In the Section 301 initiative, the USTR investigated 60 countries and economies in all, including China, Vietnam, the United Kingdom, Japan and Brazil. In all, USTR pointed to 54 countries it determined have not imposed or enforced a prohibition on the implementation of goods produced with forced labor. In the case of Canada, Ecuador, the European Union, Indonesia, Mexico and Pakistan, USTR maintained each had failed to effectively enforce a prohibition on forced labor goods. However, how USTR is proposing to implement tariffs is somewhat complex.
USTR proposed a additional 10% duty for countries and economies that impose a forced labor import prohibition, including Canada, Ecuador, the European Union, Indonesia, Mexico and Pakistan; and for economies that have undertaken commitments in their respective Agreements on Reciprocal Trade on forced labor import prohibitions, including, Argentina, Bangladesh, Cambodia, Ecuador, El Salvador, Guatemala, Indonesia, Malaysia and Taiwan, as well as economies that have imposed a partial regime to prevent the importation of certain forced labor goods, including the United Kingdom For all other economies that have failed to impose and effectively enforce a forced labor prohibition, USTR called for 12.5% rate.

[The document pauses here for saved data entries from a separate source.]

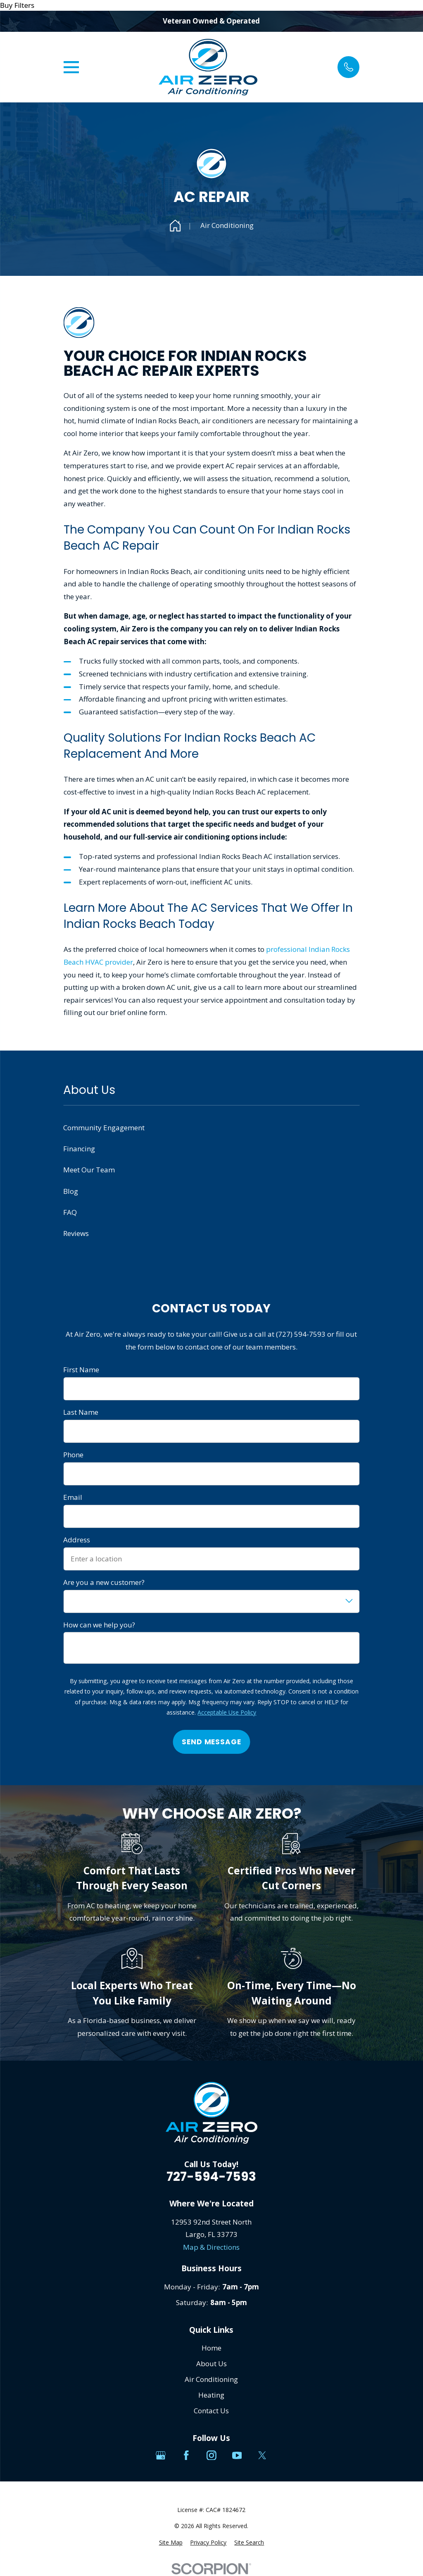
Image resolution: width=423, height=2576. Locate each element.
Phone (73, 1455)
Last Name (80, 1412)
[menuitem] (171, 2542)
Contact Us (211, 2410)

The tariff impositions are actionable based on its investigation, according to USTR, which noted that the trade representative was ready to take all appropriate and feasible action based on the specific direction of President Trump to secure the elimination of policies that don’t adequately address forced labor goods in the international marketplace.
USTR issued a request for comments on its determination that called for written comment submissions by July 6 and a notice of hearings at the International Trade Commission office commencing on the morning of July 7. Any actual imposition would come after the hearings.
The latest was the second USTR action taken against Brazil in two days. On June 1, USTR announced it was proposing a 25% tariff on Brazilian goods under Section 301. In a Notice of Determinations, USTR stated that certain trade actions, including those related to digital trade, preferential tariffs and intellectual property protection, as well as deforestation and ethanol market access, are unreasonable or discriminatory to U.S. commerce and, so, are actionable.
As part of the June 2 notice, the Trade Representative also proposed a mechanism that would allow for certain volumes of apparel and textile imports from particular economies to enter the U.S. at a reduced tariff rate. In addition, USTR proposed exemptions regarding Section 232 tariffs, imposed when it is determined that imports threaten U.S. national security, and raw materials.
The implications of these actions to the consumer are to be seen in the near future, but rest assured, if implimented, will result in increase prices to the those products impacted.